## WHAT THE EXERCISE ASKS
Look below for the lines from the one with "refleja política exterior." to the one with "ДНАОП 0.05-3.22-80 Типовые отраслевые нормы", and copy exactly those lines, both ends included.

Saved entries
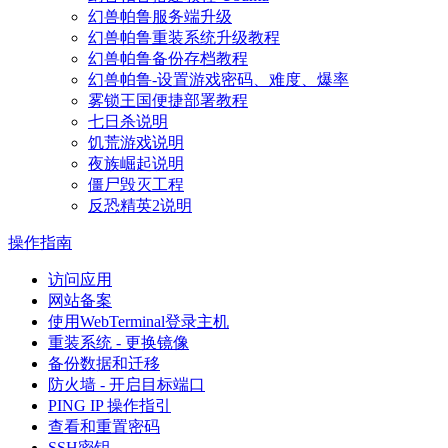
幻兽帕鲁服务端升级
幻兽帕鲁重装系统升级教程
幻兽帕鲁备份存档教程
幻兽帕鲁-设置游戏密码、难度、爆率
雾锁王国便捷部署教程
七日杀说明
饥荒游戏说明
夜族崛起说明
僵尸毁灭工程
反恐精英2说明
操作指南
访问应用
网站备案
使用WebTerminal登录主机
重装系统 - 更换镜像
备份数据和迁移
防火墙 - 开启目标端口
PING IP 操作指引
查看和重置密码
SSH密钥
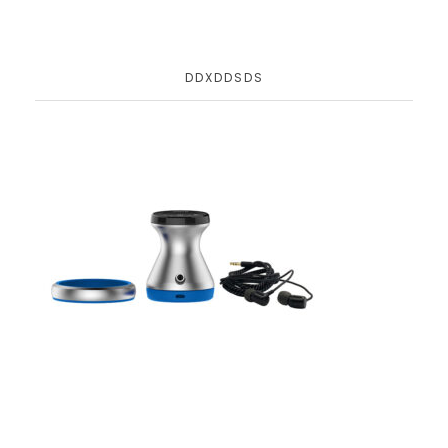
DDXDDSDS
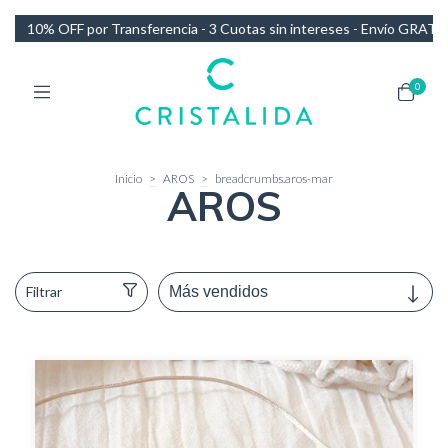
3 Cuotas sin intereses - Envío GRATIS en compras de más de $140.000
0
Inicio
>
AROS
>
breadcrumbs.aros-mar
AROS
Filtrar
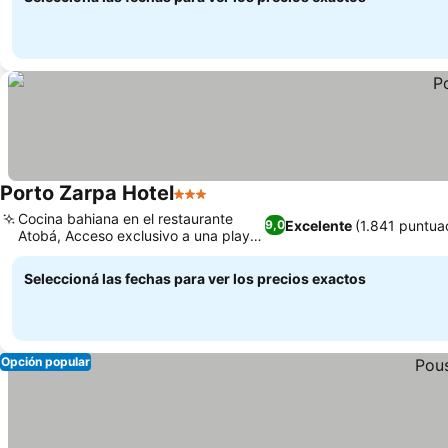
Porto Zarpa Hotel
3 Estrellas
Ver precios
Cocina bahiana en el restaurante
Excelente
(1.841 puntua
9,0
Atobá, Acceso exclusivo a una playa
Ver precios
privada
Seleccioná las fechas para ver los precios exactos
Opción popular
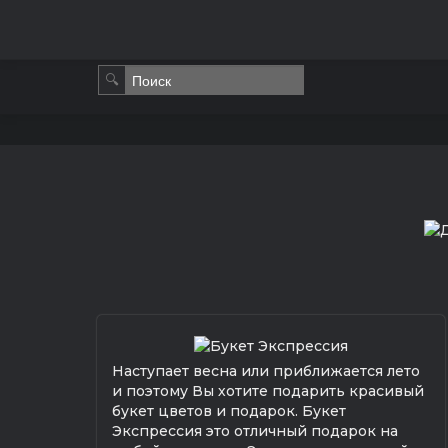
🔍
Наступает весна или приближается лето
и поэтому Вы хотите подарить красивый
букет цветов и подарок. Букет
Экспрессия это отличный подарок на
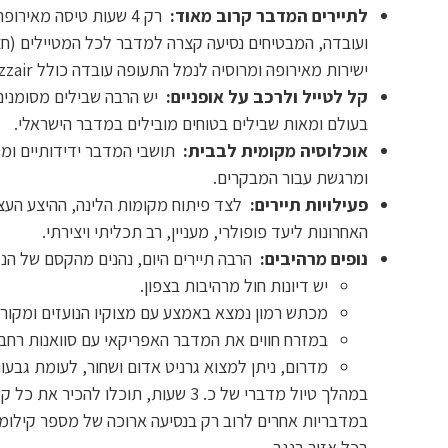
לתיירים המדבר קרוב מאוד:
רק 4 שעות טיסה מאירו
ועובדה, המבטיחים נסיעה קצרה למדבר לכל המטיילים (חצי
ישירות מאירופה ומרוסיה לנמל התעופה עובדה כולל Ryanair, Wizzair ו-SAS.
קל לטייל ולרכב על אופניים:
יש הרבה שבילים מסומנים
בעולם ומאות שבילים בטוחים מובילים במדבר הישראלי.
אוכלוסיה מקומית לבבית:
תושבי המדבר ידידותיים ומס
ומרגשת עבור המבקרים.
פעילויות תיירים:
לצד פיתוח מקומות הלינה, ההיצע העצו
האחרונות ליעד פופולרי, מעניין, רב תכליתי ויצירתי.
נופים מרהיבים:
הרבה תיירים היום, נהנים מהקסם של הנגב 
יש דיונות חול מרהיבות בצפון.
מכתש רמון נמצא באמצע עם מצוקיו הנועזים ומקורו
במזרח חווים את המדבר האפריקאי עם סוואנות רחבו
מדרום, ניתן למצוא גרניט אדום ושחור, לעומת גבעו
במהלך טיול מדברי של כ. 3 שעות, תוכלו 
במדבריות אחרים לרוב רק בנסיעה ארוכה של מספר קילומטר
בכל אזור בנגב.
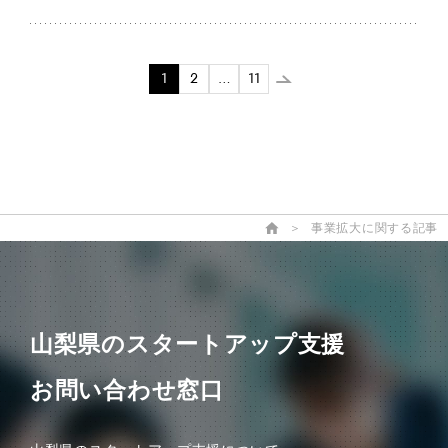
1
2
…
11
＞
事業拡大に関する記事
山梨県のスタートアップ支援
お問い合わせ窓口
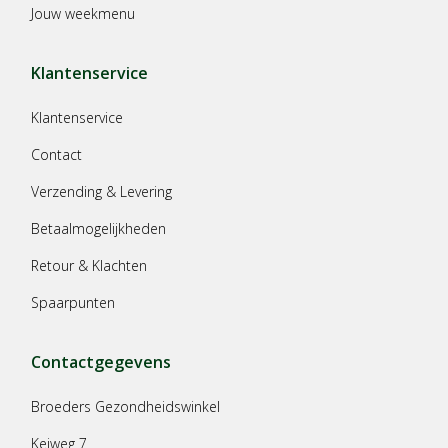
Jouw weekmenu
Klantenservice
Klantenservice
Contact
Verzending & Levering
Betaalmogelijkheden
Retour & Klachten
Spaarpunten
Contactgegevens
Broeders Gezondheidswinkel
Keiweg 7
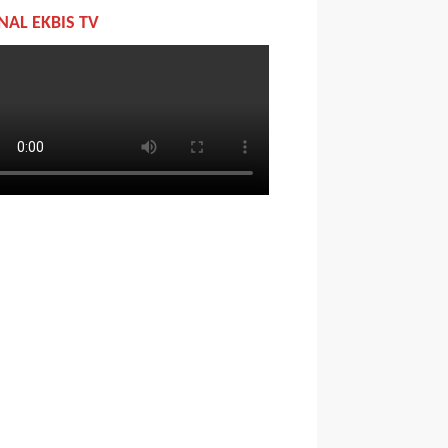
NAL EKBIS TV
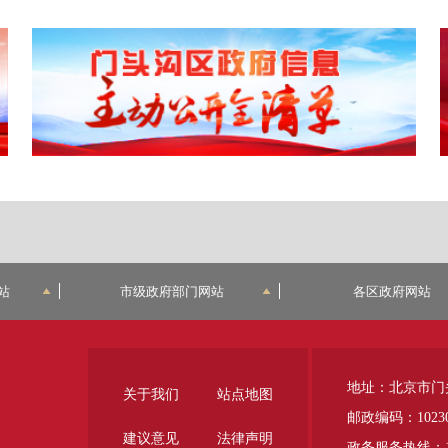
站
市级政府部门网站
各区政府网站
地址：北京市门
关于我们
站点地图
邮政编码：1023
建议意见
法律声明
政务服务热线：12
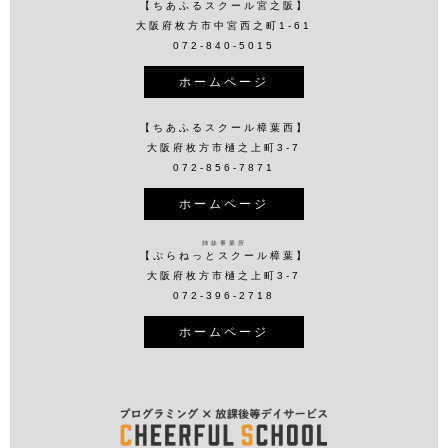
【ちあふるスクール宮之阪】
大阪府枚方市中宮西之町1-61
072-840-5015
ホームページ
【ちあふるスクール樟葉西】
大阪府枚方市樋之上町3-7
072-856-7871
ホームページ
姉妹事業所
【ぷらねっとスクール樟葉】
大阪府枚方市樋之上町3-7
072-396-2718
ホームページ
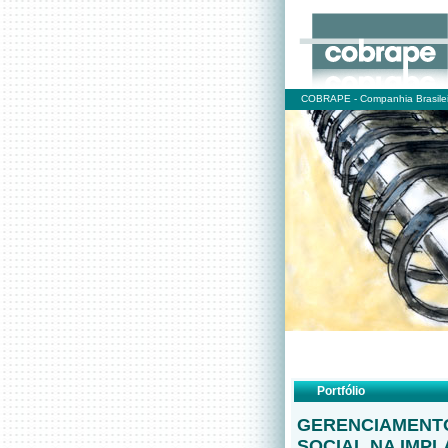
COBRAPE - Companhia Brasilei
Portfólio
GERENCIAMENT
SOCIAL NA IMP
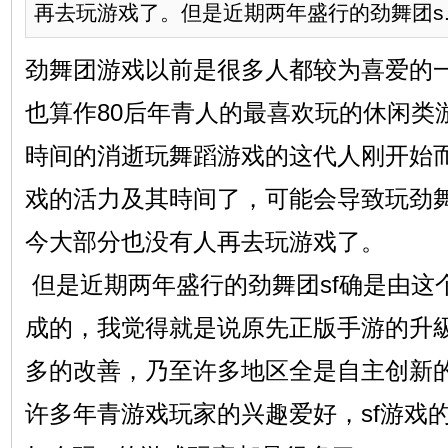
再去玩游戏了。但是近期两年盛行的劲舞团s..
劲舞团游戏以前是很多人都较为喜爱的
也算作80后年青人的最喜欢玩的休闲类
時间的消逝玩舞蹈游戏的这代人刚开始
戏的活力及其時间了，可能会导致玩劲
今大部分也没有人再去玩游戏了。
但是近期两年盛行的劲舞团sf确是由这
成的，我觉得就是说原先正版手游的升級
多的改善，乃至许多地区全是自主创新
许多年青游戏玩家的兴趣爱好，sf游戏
...
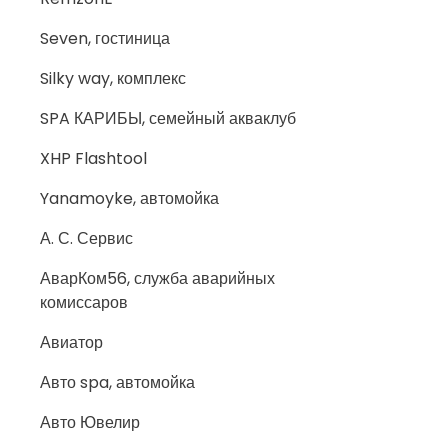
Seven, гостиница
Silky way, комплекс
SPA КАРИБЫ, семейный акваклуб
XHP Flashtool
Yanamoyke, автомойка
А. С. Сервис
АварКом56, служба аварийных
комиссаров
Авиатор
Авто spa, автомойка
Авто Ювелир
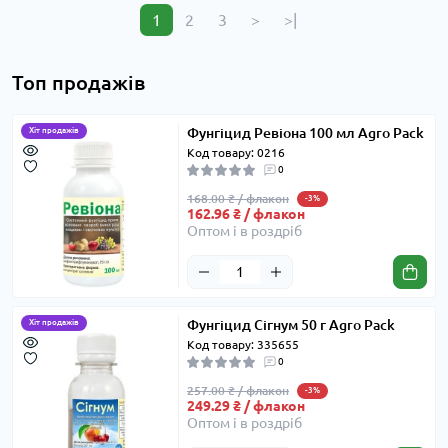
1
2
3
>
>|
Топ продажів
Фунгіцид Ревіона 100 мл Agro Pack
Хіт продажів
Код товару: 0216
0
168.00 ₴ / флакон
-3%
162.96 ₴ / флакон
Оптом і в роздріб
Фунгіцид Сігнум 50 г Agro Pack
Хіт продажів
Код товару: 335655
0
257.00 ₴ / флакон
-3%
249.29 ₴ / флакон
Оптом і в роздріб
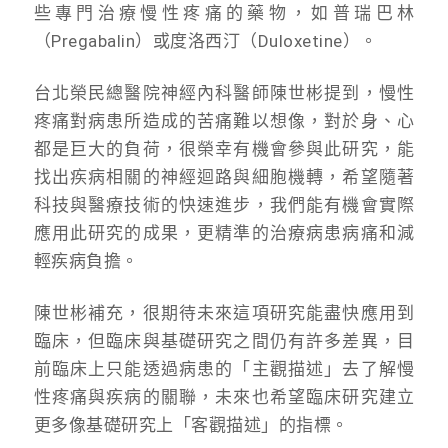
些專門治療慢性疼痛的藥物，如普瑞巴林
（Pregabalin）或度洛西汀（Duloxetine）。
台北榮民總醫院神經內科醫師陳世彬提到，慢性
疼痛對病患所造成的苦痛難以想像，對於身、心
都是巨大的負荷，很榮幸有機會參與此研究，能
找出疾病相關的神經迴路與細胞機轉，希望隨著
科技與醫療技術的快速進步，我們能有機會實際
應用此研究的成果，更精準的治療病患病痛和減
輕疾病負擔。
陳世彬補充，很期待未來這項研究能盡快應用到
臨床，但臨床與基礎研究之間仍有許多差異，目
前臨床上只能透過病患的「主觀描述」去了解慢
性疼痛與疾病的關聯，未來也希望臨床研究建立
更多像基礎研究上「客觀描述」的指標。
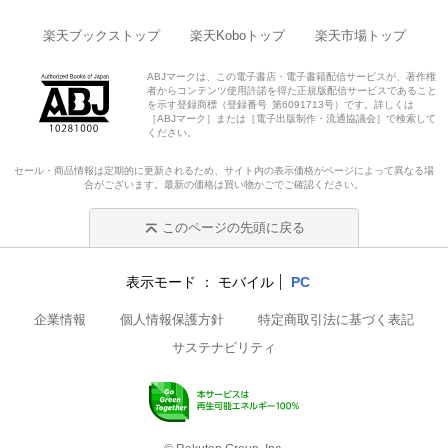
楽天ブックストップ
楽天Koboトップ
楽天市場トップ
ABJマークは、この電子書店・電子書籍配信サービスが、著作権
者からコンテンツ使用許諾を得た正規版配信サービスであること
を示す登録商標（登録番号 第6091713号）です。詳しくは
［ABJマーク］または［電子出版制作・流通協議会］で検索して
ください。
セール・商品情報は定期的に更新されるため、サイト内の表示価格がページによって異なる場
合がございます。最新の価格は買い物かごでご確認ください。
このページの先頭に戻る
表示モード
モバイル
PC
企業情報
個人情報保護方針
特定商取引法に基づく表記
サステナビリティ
--
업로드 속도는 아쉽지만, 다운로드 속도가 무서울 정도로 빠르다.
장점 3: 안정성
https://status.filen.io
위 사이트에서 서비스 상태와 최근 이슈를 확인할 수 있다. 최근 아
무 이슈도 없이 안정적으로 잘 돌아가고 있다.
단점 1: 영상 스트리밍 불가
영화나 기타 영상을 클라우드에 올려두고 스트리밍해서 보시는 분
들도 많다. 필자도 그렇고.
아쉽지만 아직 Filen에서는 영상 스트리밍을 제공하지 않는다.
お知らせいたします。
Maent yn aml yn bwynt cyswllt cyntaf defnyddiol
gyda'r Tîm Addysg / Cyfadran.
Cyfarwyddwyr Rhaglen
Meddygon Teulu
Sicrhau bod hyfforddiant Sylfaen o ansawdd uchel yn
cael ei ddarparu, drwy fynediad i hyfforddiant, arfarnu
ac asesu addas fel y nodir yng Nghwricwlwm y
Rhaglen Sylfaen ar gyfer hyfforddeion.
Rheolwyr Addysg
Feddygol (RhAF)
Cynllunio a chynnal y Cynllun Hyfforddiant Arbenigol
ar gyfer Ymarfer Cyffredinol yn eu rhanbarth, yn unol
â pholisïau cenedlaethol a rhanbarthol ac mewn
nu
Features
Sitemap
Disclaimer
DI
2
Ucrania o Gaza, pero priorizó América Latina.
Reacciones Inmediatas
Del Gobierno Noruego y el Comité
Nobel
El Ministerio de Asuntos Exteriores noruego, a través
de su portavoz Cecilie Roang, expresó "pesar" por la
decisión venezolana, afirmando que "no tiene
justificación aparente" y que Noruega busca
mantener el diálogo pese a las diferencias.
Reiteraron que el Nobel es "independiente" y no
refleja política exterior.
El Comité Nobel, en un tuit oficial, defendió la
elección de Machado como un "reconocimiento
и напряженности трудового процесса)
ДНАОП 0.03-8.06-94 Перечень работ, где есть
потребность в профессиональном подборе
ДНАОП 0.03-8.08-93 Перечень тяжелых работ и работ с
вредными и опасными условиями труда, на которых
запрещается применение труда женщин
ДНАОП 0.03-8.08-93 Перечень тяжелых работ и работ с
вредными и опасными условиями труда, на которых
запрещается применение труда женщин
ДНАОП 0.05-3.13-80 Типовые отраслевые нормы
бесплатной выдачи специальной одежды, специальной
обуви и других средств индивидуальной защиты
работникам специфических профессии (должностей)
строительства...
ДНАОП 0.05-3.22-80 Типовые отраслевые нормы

## RESPONSE TO THIS TASK
refleja política exterior.
El Comité Nobel, en un tuit oficial, defendió la
elección de Machado como un "reconocimiento
и напряженности трудового процесса)
ДНАОП 0.03-8.06-94 Перечень работ, где есть
потребность в профессиональном подборе
ДНАОП 0.03-8.08-93 Перечень тяжелых работ и работ с
вредными и опасными условиями труда, на которых
запрещается применение труда женщин
ДНАОП 0.03-8.08-93 Перечень тяжелых работ и работ с
вредными и опасными условиями труда, на которых
запрещается применение труда женщин
ДНАОП 0.05-3.13-80 Типовые отраслевые нормы
бесплатной выдачи специальной одежды, специальной
обуви и других средств индивидуальной защиты
работникам специфических профессии (должностей)
строительства...
ДНАОП 0.05-3.22-80 Типовые отраслевые нормы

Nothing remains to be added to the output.